AC360 special: Inside the Battle Zone


Length: 3:36

LARGE (41.6 MB) ----- SMALL (4.4 MB)


The AC360 special "Inside the Battle Zone" was mostly the reports shown during the week, but there was some new material, including this conversation amongst Anderson Cooper, Peter Bergen, and Michael.



ANDERSON COOPER: Two journalists who know this area, this story better than most are National Security analyst Peter Bergen and Michael Ware. They were covering Afghanistan long before U.S. troops arrived.

(BEGIN VIDEOTAPE)

Michael, just watching the danger from IEDs. You never used to really see IEDs, you never used to see suicide attacks here in Afghanistan. The war is evolving.

From your take, from your travels, what's the status of the war? How is it going?

MICHAEL WARE, CNN INTERNATIONAL CORRESPONDENT: Well, it's obviously in a perilous state. The war simply is not going well. And no one here at ISAF headquarters in Kabul would disagree with that. The Taliban is as strong as ever. And their war machine shows no signs of abating.

There is not enough coalition troops here now nor Afghan troops to partner them. And even if President Obama does send reinforcements, there still won't be enough. The most that anyone can hope to achieve is to put enough pressure militarily on the Taliban to pay dividends elsewhere such as at the negotiating table.

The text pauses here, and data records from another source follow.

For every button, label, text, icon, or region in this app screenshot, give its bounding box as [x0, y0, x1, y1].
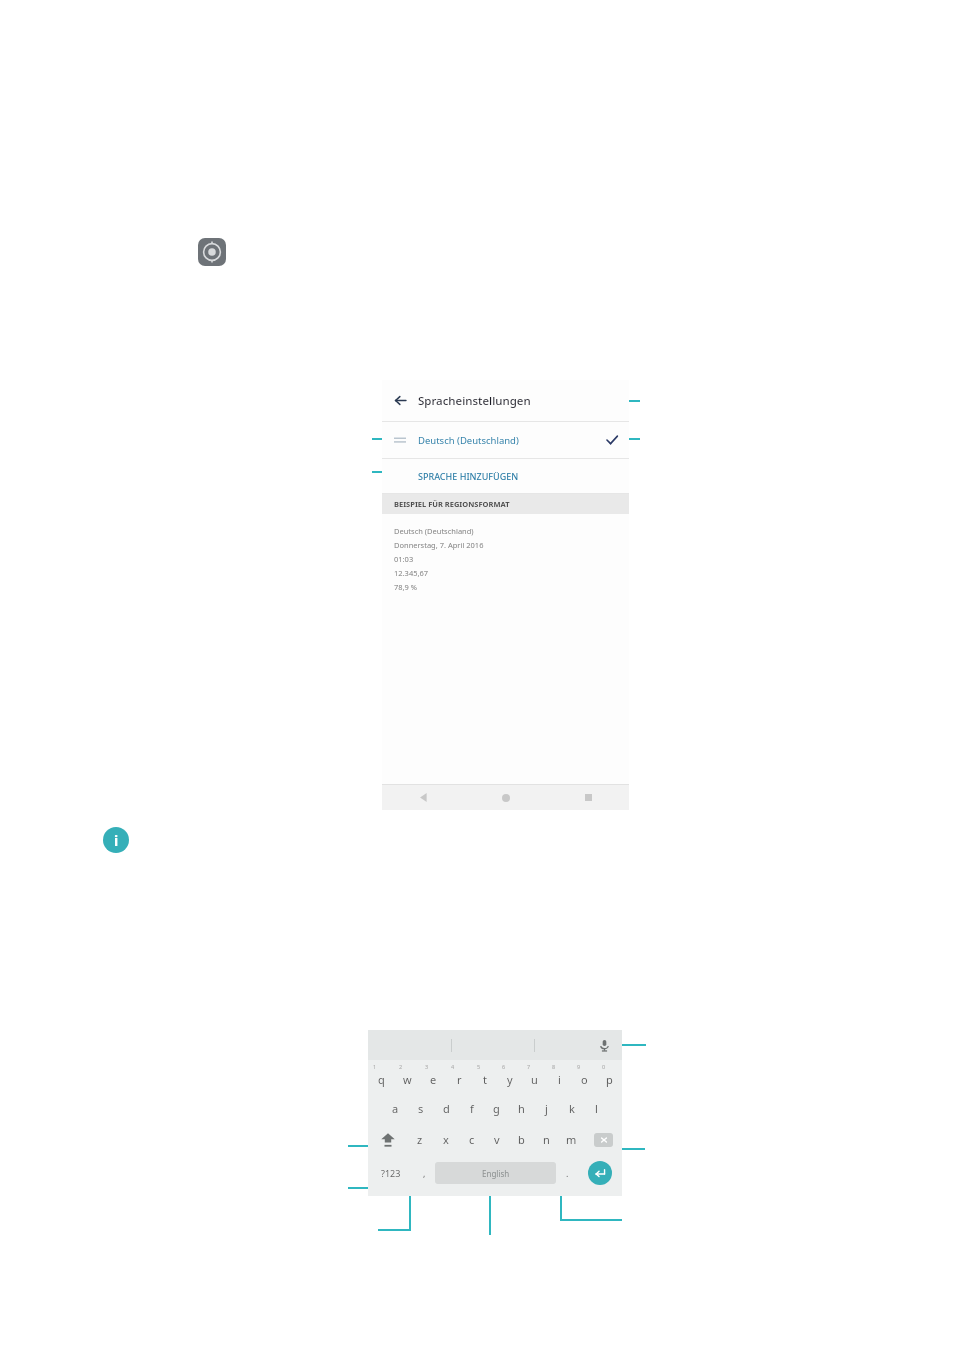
staticText: Spracheinstellungen	[418, 393, 531, 409]
button[interactable]: 4	[446, 1060, 472, 1093]
staticText: 6	[502, 1063, 506, 1070]
staticText: i	[558, 1072, 561, 1087]
button[interactable]: a	[382, 1093, 408, 1124]
button[interactable]: f	[459, 1093, 484, 1124]
staticText: 3	[425, 1063, 429, 1070]
staticText: g	[493, 1101, 500, 1116]
button[interactable]: 3	[420, 1060, 446, 1093]
button[interactable]: d	[434, 1093, 459, 1124]
staticText: English	[482, 1168, 510, 1179]
staticText: ,	[423, 1167, 426, 1179]
button[interactable]: 6	[497, 1060, 522, 1093]
button[interactable]: .	[556, 1155, 578, 1191]
button[interactable]: h	[509, 1093, 534, 1124]
staticText: v	[494, 1132, 500, 1147]
staticText: 78,9 %	[394, 582, 418, 592]
button[interactable]: App icon	[198, 238, 226, 266]
staticText: 01:03	[394, 554, 414, 564]
button[interactable]: n	[534, 1124, 559, 1155]
staticText: z	[417, 1132, 423, 1147]
staticText: 4	[451, 1063, 455, 1070]
staticText: ?123	[381, 1167, 401, 1179]
staticText: e	[430, 1072, 437, 1087]
staticText: h	[518, 1101, 525, 1116]
staticText: r	[457, 1072, 462, 1087]
staticText: m	[566, 1132, 577, 1147]
button[interactable]: g	[484, 1093, 509, 1124]
staticText: n	[543, 1132, 550, 1147]
staticText: x	[443, 1132, 449, 1147]
staticText: u	[531, 1072, 538, 1087]
button[interactable]: 8	[547, 1060, 572, 1093]
button[interactable]: 7	[522, 1060, 547, 1093]
staticText: Donnerstag, 7. April 2016	[394, 540, 484, 550]
staticText: k	[569, 1101, 575, 1116]
button[interactable]: k	[559, 1093, 584, 1124]
button[interactable]: ?123	[368, 1155, 413, 1191]
button[interactable]: 1	[368, 1060, 394, 1093]
staticText: 2	[399, 1063, 403, 1070]
button[interactable]: Back	[382, 380, 629, 421]
staticText: y	[507, 1072, 513, 1087]
staticText: l	[595, 1101, 598, 1116]
button[interactable]: Recents	[547, 785, 629, 810]
button[interactable]: Information	[103, 827, 129, 853]
staticText: w	[403, 1072, 412, 1087]
staticText: 7	[527, 1063, 531, 1070]
button[interactable]: Back	[382, 785, 465, 810]
staticText: 12.345,67	[394, 568, 429, 578]
staticText: BEISPIEL FÜR REGIONSFORMAT	[394, 499, 510, 509]
button[interactable]: Backspace	[584, 1124, 622, 1155]
button[interactable]: 2	[394, 1060, 420, 1093]
button[interactable]: m	[559, 1124, 584, 1155]
staticText: a	[392, 1101, 399, 1116]
button[interactable]: 5	[472, 1060, 497, 1093]
button[interactable]: English	[435, 1162, 556, 1184]
button[interactable]: 9	[572, 1060, 597, 1093]
staticText: b	[518, 1132, 525, 1147]
button[interactable]: Shift	[368, 1124, 407, 1155]
staticText: p	[606, 1072, 613, 1087]
staticText: s	[418, 1101, 424, 1116]
staticText: i	[114, 831, 119, 850]
button[interactable]: Deutsch (Deutschland)	[382, 422, 629, 458]
button[interactable]: z	[407, 1124, 433, 1155]
button[interactable]: x	[433, 1124, 459, 1155]
button[interactable]: Back	[382, 380, 418, 421]
button[interactable]: b	[509, 1124, 534, 1155]
button[interactable]: 0	[597, 1060, 622, 1093]
button[interactable]: SPRACHE HINZUFÜGEN	[382, 459, 629, 493]
button[interactable]: v	[484, 1124, 509, 1155]
staticText: 0	[602, 1063, 606, 1070]
staticText: q	[378, 1072, 385, 1087]
button[interactable]: l	[584, 1093, 609, 1124]
button[interactable]: c	[459, 1124, 484, 1155]
staticText: o	[581, 1072, 588, 1087]
staticText: 9	[577, 1063, 581, 1070]
staticText: SPRACHE HINZUFÜGEN	[418, 470, 519, 482]
staticText: f	[470, 1101, 474, 1116]
button[interactable]: Enter	[578, 1155, 622, 1191]
button[interactable]: ,	[413, 1155, 435, 1191]
staticText: t	[483, 1072, 487, 1087]
button[interactable]: Voice input	[586, 1030, 622, 1060]
staticText: 8	[552, 1063, 556, 1070]
staticText: Deutsch (Deutschland)	[394, 526, 474, 536]
staticText: d	[443, 1101, 450, 1116]
staticText: .	[566, 1167, 569, 1179]
staticText: j	[545, 1101, 548, 1116]
staticText: c	[469, 1132, 475, 1147]
staticText: Deutsch (Deutschland)	[418, 434, 519, 447]
button[interactable]: j	[534, 1093, 559, 1124]
button[interactable]: s	[408, 1093, 434, 1124]
staticText: 5	[477, 1063, 481, 1070]
button[interactable]: Home	[465, 785, 547, 810]
staticText: 1	[373, 1063, 377, 1070]
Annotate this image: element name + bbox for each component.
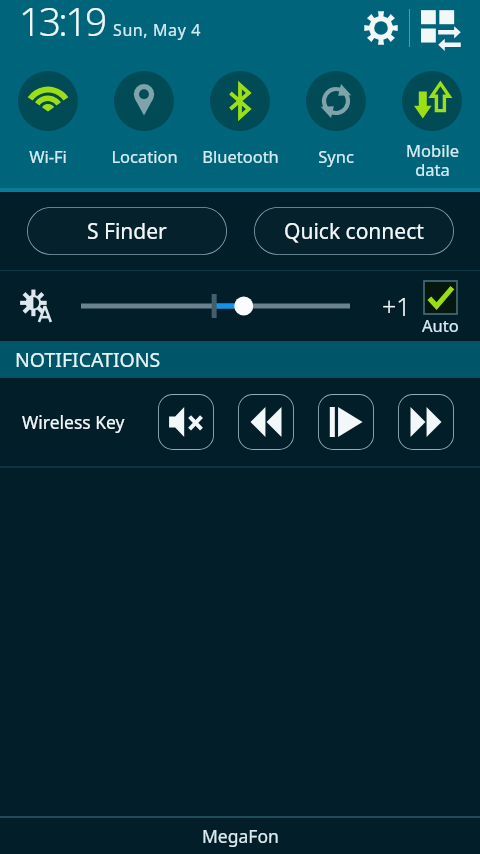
staticText: Quick connect bbox=[284, 217, 424, 246]
staticText: Auto bbox=[422, 314, 459, 336]
button[interactable]: Quick connect bbox=[254, 207, 454, 255]
button[interactable]: Wi-Fi bbox=[0, 71, 96, 167]
button[interactable]: Play bbox=[318, 394, 374, 450]
button[interactable]: Mute bbox=[158, 394, 214, 450]
button[interactable]: Edit quick settings bbox=[416, 4, 464, 52]
staticText: Mobile data bbox=[406, 139, 459, 181]
button[interactable]: Location bbox=[96, 71, 192, 167]
staticText: 13:19 bbox=[19, 0, 105, 47]
staticText: Sync bbox=[318, 145, 354, 167]
staticText: Location bbox=[111, 145, 178, 167]
staticText: MegaFon bbox=[202, 824, 279, 848]
staticText: NOTIFICATIONS bbox=[15, 346, 161, 373]
button[interactable]: Settings bbox=[357, 4, 405, 52]
staticText: Wireless Key bbox=[22, 410, 125, 434]
staticText: Sun, May 4 bbox=[113, 19, 201, 41]
button[interactable]: Mobile data bbox=[384, 71, 480, 187]
button[interactable]: Auto bbox=[414, 279, 471, 334]
staticText: S Finder bbox=[87, 217, 167, 246]
button[interactable]: Previous bbox=[238, 394, 294, 450]
button[interactable]: S Finder bbox=[27, 207, 227, 255]
button[interactable]: Next bbox=[398, 394, 454, 450]
staticText: +1 bbox=[382, 289, 411, 323]
staticText: Bluetooth bbox=[202, 145, 279, 167]
button[interactable]: Bluetooth bbox=[192, 71, 288, 167]
button[interactable]: Sync bbox=[288, 71, 384, 167]
staticText: Wi-Fi bbox=[29, 145, 67, 167]
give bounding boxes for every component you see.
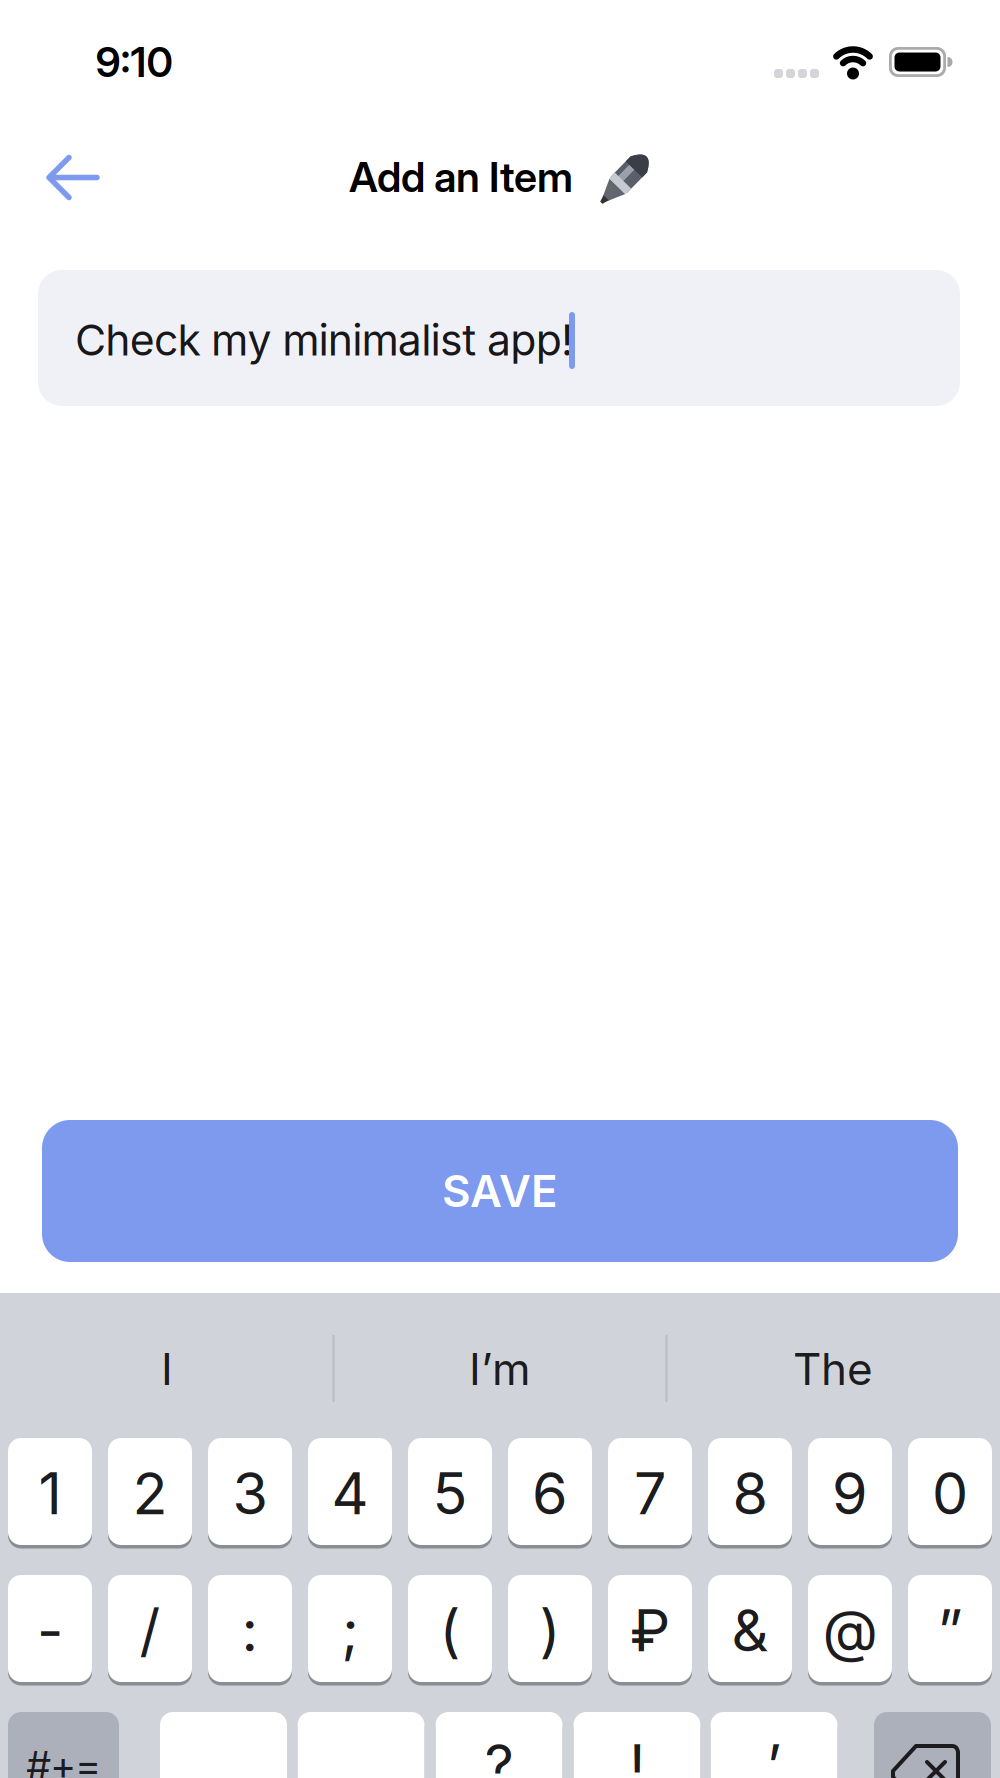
button[interactable]: 7: [608, 1438, 692, 1545]
button[interactable]: 9: [808, 1438, 892, 1545]
staticText: I’m: [469, 1342, 531, 1396]
button[interactable]: -: [8, 1575, 92, 1682]
button[interactable]: The: [673, 1314, 993, 1424]
button[interactable]: ?: [436, 1712, 562, 1778]
staticText: 6: [532, 1459, 568, 1528]
staticText: 9: [832, 1459, 868, 1528]
staticText: ₽: [630, 1596, 670, 1665]
staticText: ?: [484, 1731, 514, 1778]
button[interactable]: 2: [108, 1438, 192, 1545]
button[interactable]: Back: [42, 146, 106, 210]
button[interactable]: 1: [8, 1438, 92, 1545]
button[interactable]: @: [808, 1575, 892, 1682]
staticText: ’: [766, 1731, 782, 1778]
button[interactable]: !: [574, 1712, 700, 1778]
button[interactable]: I’m: [340, 1314, 660, 1424]
staticText: I: [161, 1342, 173, 1396]
staticText: 2: [132, 1459, 168, 1528]
staticText: 4: [332, 1459, 368, 1528]
staticText: 0: [932, 1459, 968, 1528]
button[interactable]: ₽: [608, 1575, 692, 1682]
staticText: The: [793, 1342, 873, 1396]
button[interactable]: /: [108, 1575, 192, 1682]
staticText: -: [37, 1596, 63, 1665]
staticText: !: [629, 1731, 645, 1778]
button[interactable]: 5: [408, 1438, 492, 1545]
button[interactable]: (: [408, 1575, 492, 1682]
staticText: :: [242, 1596, 258, 1665]
staticText: Check my minimalist app!: [75, 314, 573, 366]
button[interactable]: 4: [308, 1438, 392, 1545]
button[interactable]: 3: [208, 1438, 292, 1545]
staticText: (: [440, 1596, 460, 1665]
button[interactable]: 6: [508, 1438, 592, 1545]
staticText: 5: [432, 1459, 468, 1528]
staticText: 7: [634, 1459, 666, 1528]
button[interactable]: &: [708, 1575, 792, 1682]
staticText: /: [140, 1596, 160, 1665]
staticText: ;: [342, 1596, 358, 1665]
staticText: Add an Item: [349, 152, 573, 202]
button[interactable]: Save: [42, 1120, 958, 1262]
button[interactable]: 0: [908, 1438, 992, 1545]
button[interactable]: #+=: [8, 1712, 119, 1778]
staticText: &: [732, 1596, 768, 1665]
button[interactable]: ): [508, 1575, 592, 1682]
button[interactable]: ’: [710, 1712, 838, 1778]
staticText: 1: [38, 1459, 62, 1528]
staticText: #+=: [26, 1741, 100, 1778]
staticText: @: [822, 1596, 878, 1665]
button[interactable]: :: [208, 1575, 292, 1682]
button[interactable]: Check my minimalist app!: [38, 270, 960, 406]
button[interactable]: 8: [708, 1438, 792, 1545]
button[interactable]: comma: [298, 1712, 424, 1778]
button[interactable]: Delete: [874, 1712, 991, 1778]
button[interactable]: ;: [308, 1575, 392, 1682]
button[interactable]: period: [160, 1712, 287, 1778]
button[interactable]: ”: [908, 1575, 992, 1682]
staticText: 8: [732, 1459, 768, 1528]
staticText: ): [540, 1596, 560, 1665]
staticText: 3: [232, 1459, 268, 1528]
staticText: 9:10: [96, 37, 172, 87]
button[interactable]: I: [7, 1314, 327, 1424]
staticText: SAVE: [442, 1164, 558, 1218]
staticText: ”: [938, 1596, 962, 1665]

And that's one of the reasons why the Afghan government and the U.S. military are now looking to draw on their lessons from Iraq and turn to U.S.-backed militias to start fighting where the Americans cannot -- Anderson.

COOPER: Peter, what's your assessment? Do you agree with Michael?

PETER BERGEN, CNN NATIONAL SECURITY ANALYST: Well, the Taliban certainly aren't losing, which in an insurgency means that you're winning. I mean, the Taliban strategy is to wait out the international forces. They know there is a political timeline in the United States, so maybe a year or so. If they can wait the United States out, they've won.

So that -- I mean -- and according to a map that CNN obtained of Taliban presence in the country in the spring, 40 percent of the country was either controlled by the Taliban or at high risk for Taliban attacks.

COOPER: 40 percent?

BERGEN: 40 percent.

COOPER: Michael, one encouraging thing is a lot of the Marines here have had experience in Iraq, in the Anbar awakening. So they're trying to bring some of the lessons from that over here as you mentioned.

How likely is it that you can negotiate or co-opt or pay off segments of the Taliban?

WARE: Well, that's not such a far stretch at all, Anderson, and indeed, you don't even start with the Taliban. You have entire tribes who are sitting there around where you are in Helmand, in southern -- across southern Afghanistan who by and large have been ignored and neglected by the U.S. mission.

You also have the veterans of the Soviet war. Many of whom are now joining the Taliban. But their heart is not in that fight. So we're seeing a pilot program already beginning where they are drawing militia members from the local tribes in Kandahar and starting to bring back some of the Soviet veterans.

The Afghan government has told us exclusively that this program has begun.

COOPER: It seems, Peter, that there's no doubt that the U.S. is going to ask for -- or the military leaders in the U.S. are going to ask for more troops. It's a political decision on whether or not they actually get it.

But there's no way U.S. forces can be -- or even NATO forces can be in all the areas where the Taliban is operating. I mean you could -- you know, you can build a road and you can set up checkpoints. But they just move somewhere else.

BERGEN: Yes, so it's a matter of triage -- only 12 percent of this country is -- could sustain a population where you've got the water and the agriculture. So we're sitting here in the middle of the desert. You don't have to secure this enormous desert. It's a matter of choosing your targets, protecting the population centers where people really live.

In Helmand, for instance, they're on the Helmand River, that's where everybody lives. The rest of the province is empty. There's no need to secure that. So you don't need to secure everything.

COOPER: Michael Ware in Kabul. Peter Bergen here thanks.